Robert Mann, un interno del asilo de Whitechapel, estaba a cargo del depósito de cadáveres la mañana en que llevaron el cadáver allí. Durante los interrogatorios de la investigación judicial del 17 de septiembre, Mann declaró que la policía había llegado poco después de las cuatro de la madrugada y le había ordenado que se levantase. Los agentes le indicaron que había un cadáver en el patio y que se diera prisa, de manera que él los acompañó a la ambulancia. Introdujeron el cuerpo en el depósito, y el inspector Spratling y el doctor Llewellyn entraron para echarle un vistazo.

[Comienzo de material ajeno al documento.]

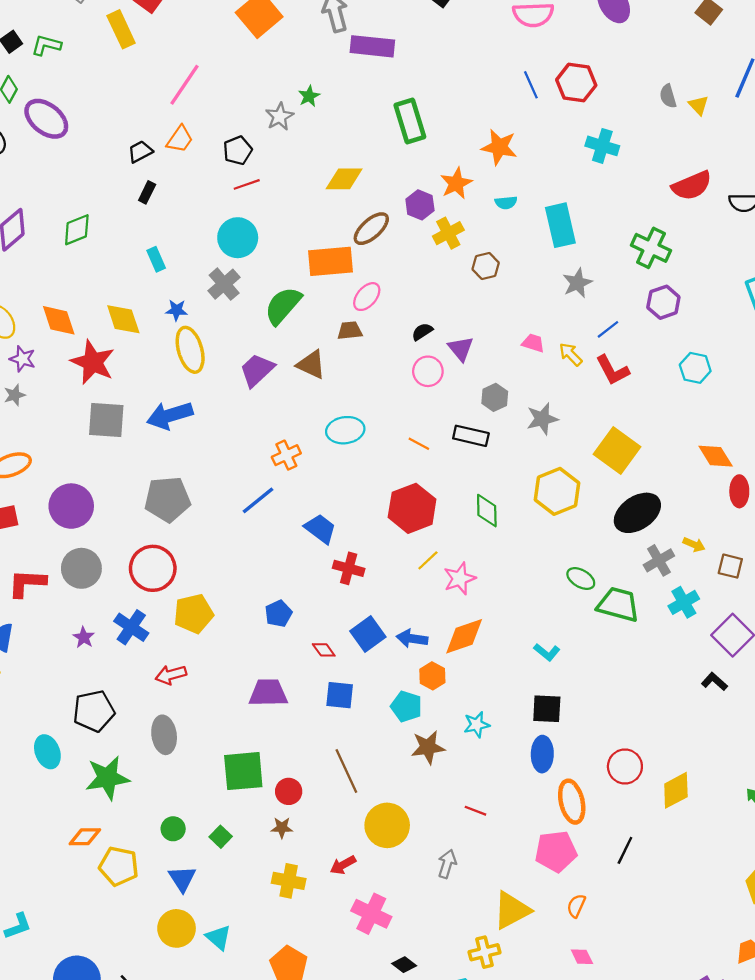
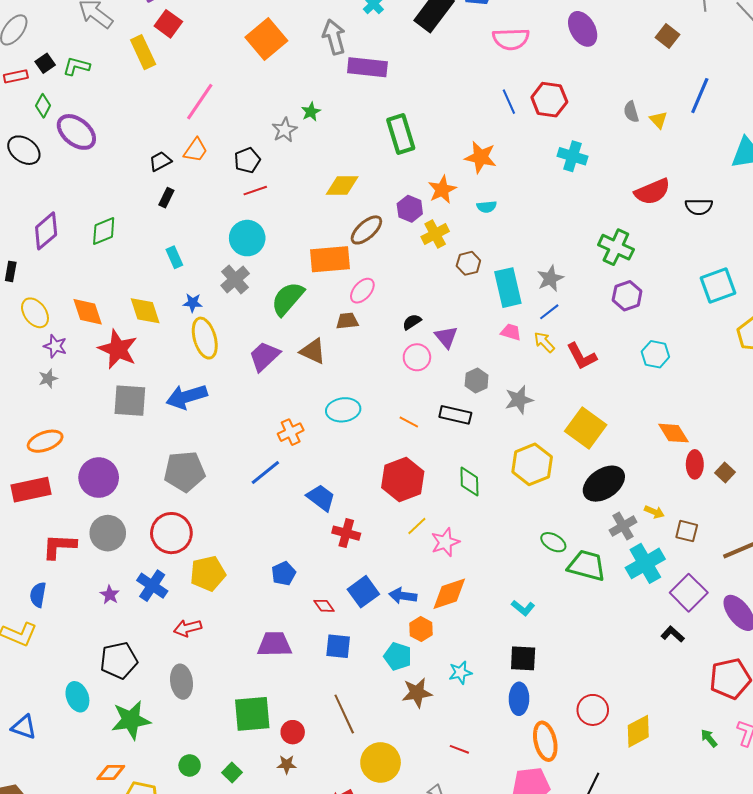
cyan rectangle: (560, 225) -> (508, 288), moved
blue line: (608, 329) -> (549, 312), moved
cyan cross: (684, 602) -> (645, 563), size x1.4

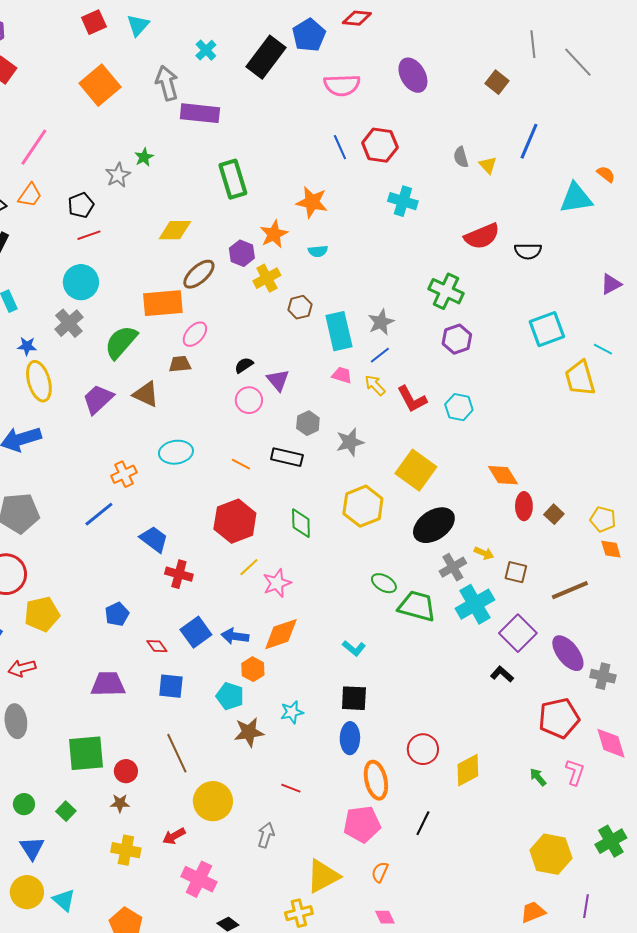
cyan hexagon: (655, 354) -> (459, 407), moved

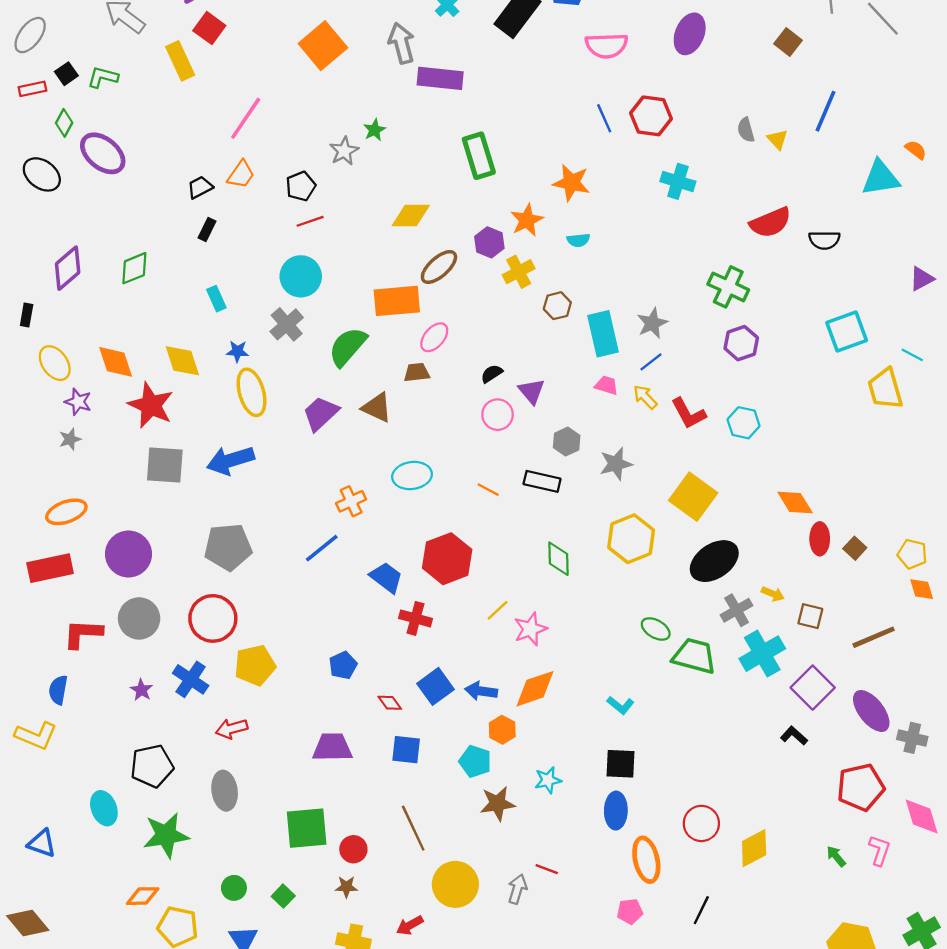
purple ellipse: (413, 75) -> (690, 34), turned 52
red hexagon: (235, 521) -> (447, 559), moved
pink pentagon: (362, 824) -> (630, 911), size x0.6
gray arrow: (266, 835) -> (517, 889), moved

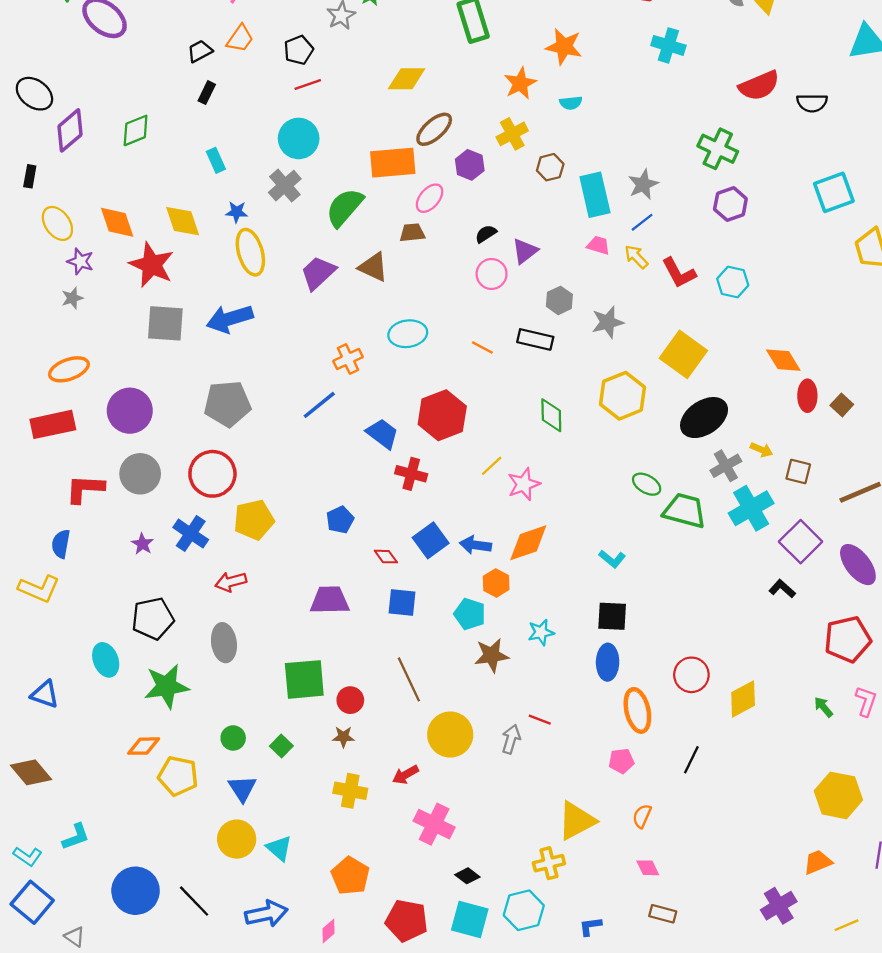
black ellipse: (42, 174) -> (34, 94), moved
purple hexagon: (489, 242) -> (470, 165), moved
purple triangle: (532, 391) -> (525, 251), turned 32

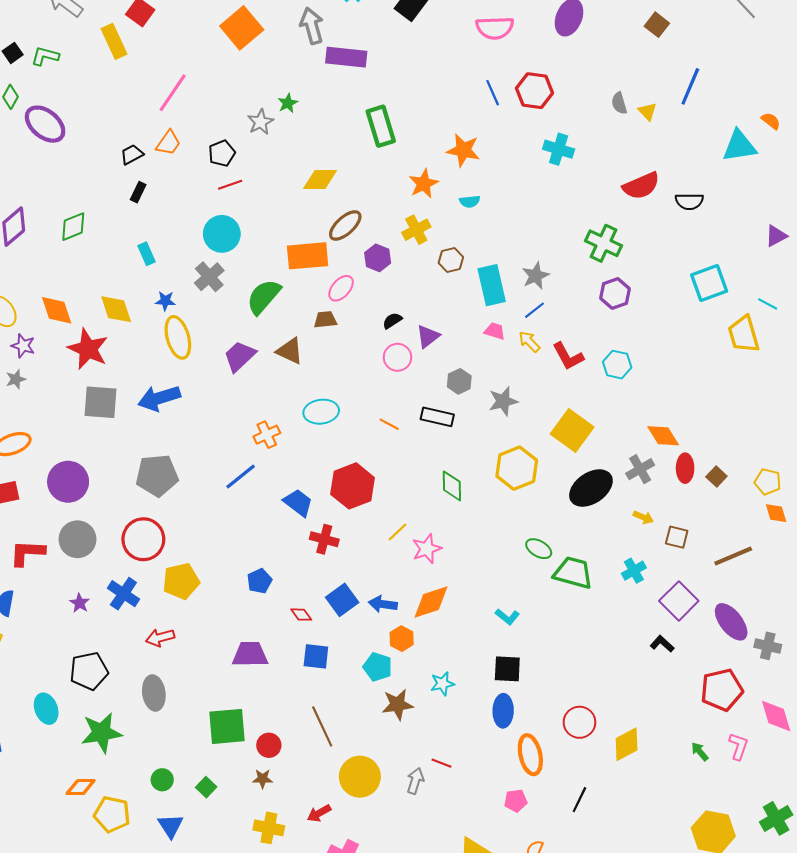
gray cross: (726, 466) -> (640, 469), moved
cyan cross: (751, 508) -> (634, 571), size x0.6

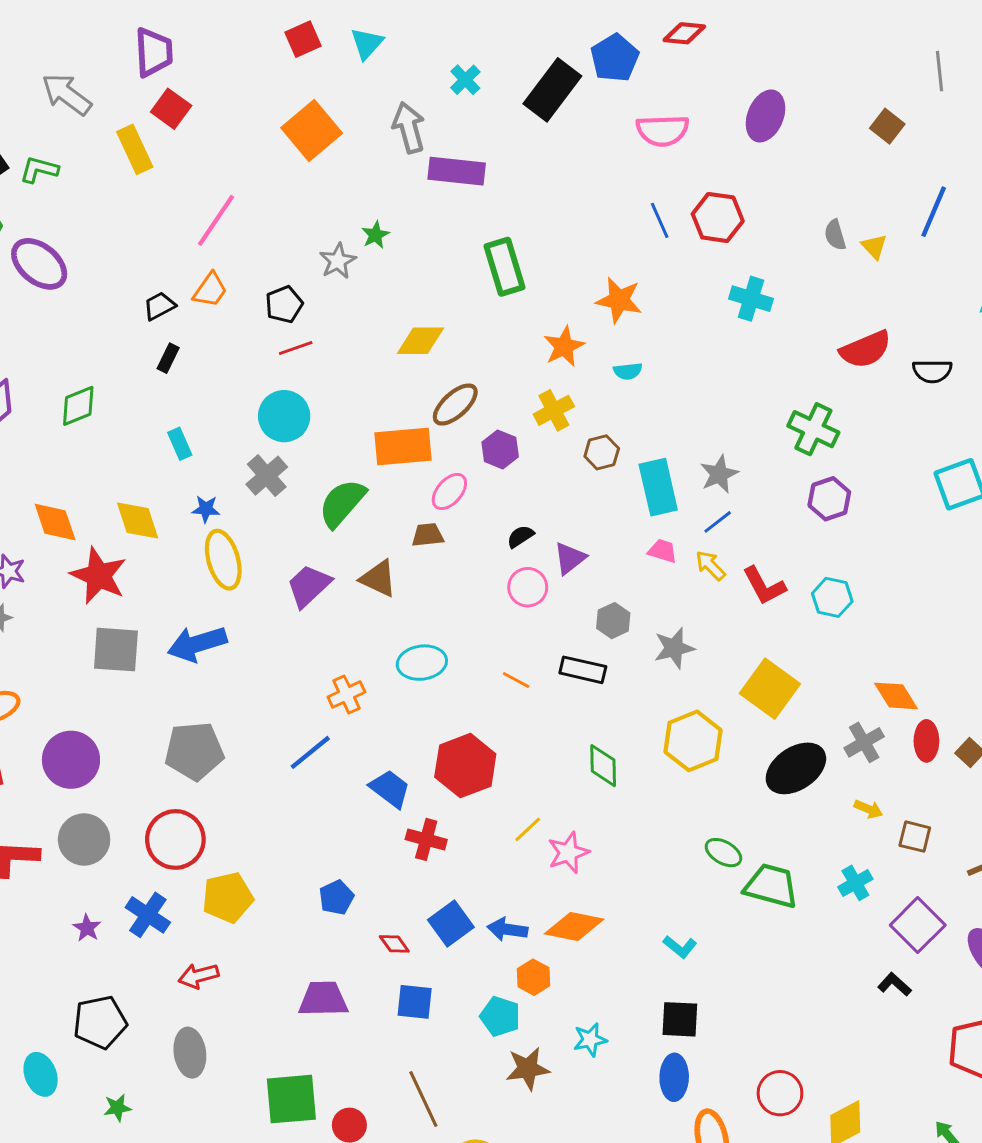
orange diamond: (431, 602) -> (574, 926), turned 30
green star: (102, 733) -> (117, 1108), size x0.5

Luego la policía se marchó, y debían de ser las cinco de la madrugada cuando Mann cerró la puerta del depósito con llave y se fue a desayunar.
Alrededor de una hora después, Mann y otro interno llamado James Hatfield regresaron al depósito y comenzaron a desvestir el cuerpo solos, sin la supervisión de la policía. Mann juró al juez de instrucción Baxter que nadie le había prohibido que tocase el cadáver y que la policía no se encontraba allí. ¿Estaba absolutamente seguro de eso? Sí; bueno, quizá no. Quizá se equivocara. No lo recordaba bien. Si la policía decía que había estado allí, tal vez estuviese allí. Mann se mostró cada vez más confundido durante el interrogatorio; según informó
The Times,
era un hombre «propenso a sufrir ataques […] y su testimonio fue poco fiable».